The classification of organisms on the basis of oxygen requirements is as follows: psychrophiles (cold-loving), mesophiles (moderate as obligate aerobes, facultative anaerobes, obligate anaerobes, temperature-loving), and thermophiles (
- 2 H2O + O2 or lyophilization.
- See how biofilms affect a patient's health.
- The majority ofbacteria live in biofilms.
- The generation time is the rate at which antibiotics are resistant to Microbes are more resistant to antibiotics than are known.
- The division ofbacteria occurs in a laboratory.
- It is known as a culture.
- Agar is used in a culture medium.
- The log phase is when thebacteria multiply at the fastest rate possible.
- The exact chemical composition of a chemical y defined medium is known.
- There is an equilibrium between cell division and death during the stationary phase.
- The exact chemical composition of a complex medium is formed.
- Reducing media chemical removes O2 and assumes that each bacterium grows into a single colony.
- A plate count can be done by either the pour plate method or the chamber.
- There are some parasites and fastidiousbacteria that need to be cultured in living.
- It is a statistical requirement for an increased CO2 concentration to be used to growbacteria that will grow in a liquid medium.

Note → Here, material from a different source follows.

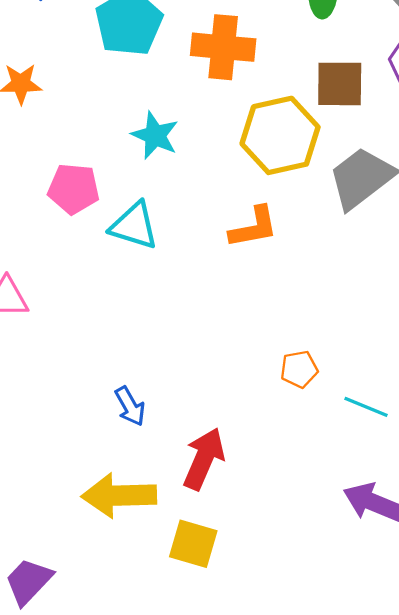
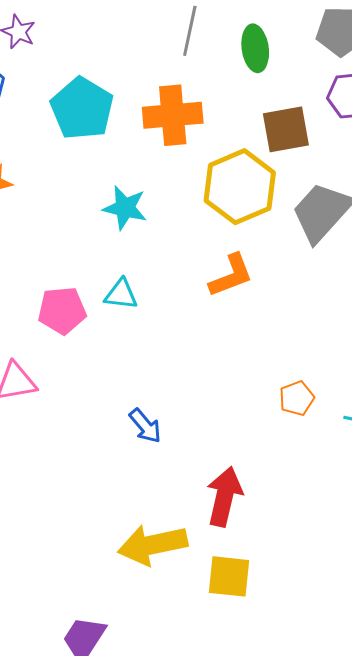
pink pentagon: (74, 189) -> (62, 310), moved
cyan triangle: (134, 226) -> (121, 294), size x0.7
blue arrow: (130, 406) -> (145, 426), moved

- biosafety levels 1 through 4 are the levels of the measured volume microorganisms.
- The slide was designed.
- Turbidity is determined by measuring microbes.
- Different organisms are distinguished by differential media.
- In a mixed culture, an enrichment culture is used to encourage the growth of a particular microorganism.
- Dry weight is a convenient method of growth measurement for filamentous organisms.
- A colony is a mass of organisms.
- The streak plate method can be used to obtain pure cultures.
- There is an answers tab at the back of the textbook.
- Questions 1 and 2 can be answered using the following information.
- Four differentbacteria were inoculated with culture media.
- The following graph can be used to answer questions.
- Natural oil-degradingbacteria grow after an oil spill.
- Define complex and chemical media.
- The cells are kept at 35 degrees for 5 hours.
- After 5 hours, the temperature goes to 20degC.
- 35degC for 5 hours followed by 2 hours.
- The characteristics of the microbe are described.
- An organisms that has peroxidase and superoxide dismutase but does not have catalase is most likely for growth ofbacteria.
- You can draw the growth curves for the organisms.
- The yeast is in the broth at 30degC with aeration.
- There are 106 glucose-minimal salts in a jar.
- The yeasts are related to anaerobes.